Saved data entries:
==============================
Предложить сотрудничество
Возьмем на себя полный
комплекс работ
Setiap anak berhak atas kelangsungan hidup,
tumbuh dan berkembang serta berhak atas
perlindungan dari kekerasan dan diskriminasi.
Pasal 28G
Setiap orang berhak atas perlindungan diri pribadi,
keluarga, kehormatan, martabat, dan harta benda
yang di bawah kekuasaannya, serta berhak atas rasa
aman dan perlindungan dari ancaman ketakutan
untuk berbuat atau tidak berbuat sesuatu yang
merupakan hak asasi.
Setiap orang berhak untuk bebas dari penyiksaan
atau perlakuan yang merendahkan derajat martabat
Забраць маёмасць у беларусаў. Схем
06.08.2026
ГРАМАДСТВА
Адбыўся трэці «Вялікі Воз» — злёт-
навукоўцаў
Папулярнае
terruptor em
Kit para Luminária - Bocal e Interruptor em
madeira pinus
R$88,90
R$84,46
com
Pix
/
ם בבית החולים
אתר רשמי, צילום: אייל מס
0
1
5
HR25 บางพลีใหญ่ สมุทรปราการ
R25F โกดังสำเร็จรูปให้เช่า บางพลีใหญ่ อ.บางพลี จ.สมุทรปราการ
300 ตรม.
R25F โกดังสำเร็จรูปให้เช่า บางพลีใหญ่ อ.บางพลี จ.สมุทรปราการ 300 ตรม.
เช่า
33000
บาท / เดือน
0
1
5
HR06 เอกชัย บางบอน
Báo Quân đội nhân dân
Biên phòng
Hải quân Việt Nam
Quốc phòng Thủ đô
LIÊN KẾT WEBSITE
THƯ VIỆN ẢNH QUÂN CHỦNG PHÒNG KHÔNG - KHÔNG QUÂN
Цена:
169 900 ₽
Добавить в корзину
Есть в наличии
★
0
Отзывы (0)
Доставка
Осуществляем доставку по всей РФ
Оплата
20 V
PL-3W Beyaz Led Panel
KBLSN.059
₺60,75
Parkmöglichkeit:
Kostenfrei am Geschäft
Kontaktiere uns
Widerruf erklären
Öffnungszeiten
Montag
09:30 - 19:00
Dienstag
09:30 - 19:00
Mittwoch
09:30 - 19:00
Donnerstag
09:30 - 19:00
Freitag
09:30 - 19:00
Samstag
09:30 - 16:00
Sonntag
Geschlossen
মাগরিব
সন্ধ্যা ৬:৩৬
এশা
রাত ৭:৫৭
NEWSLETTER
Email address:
==============================
Scan the data above and report each line in which "งสำเร" is present.

R25F โกดังสำเร็จรูปให้เช่า บางพลีใหญ่ อ.บางพลี จ.สมุทรปราการ
R25F โกดังสำเร็จรูปให้เช่า บางพลีใหญ่ อ.บางพลี จ.สมุทรปราการ 300 ตรม.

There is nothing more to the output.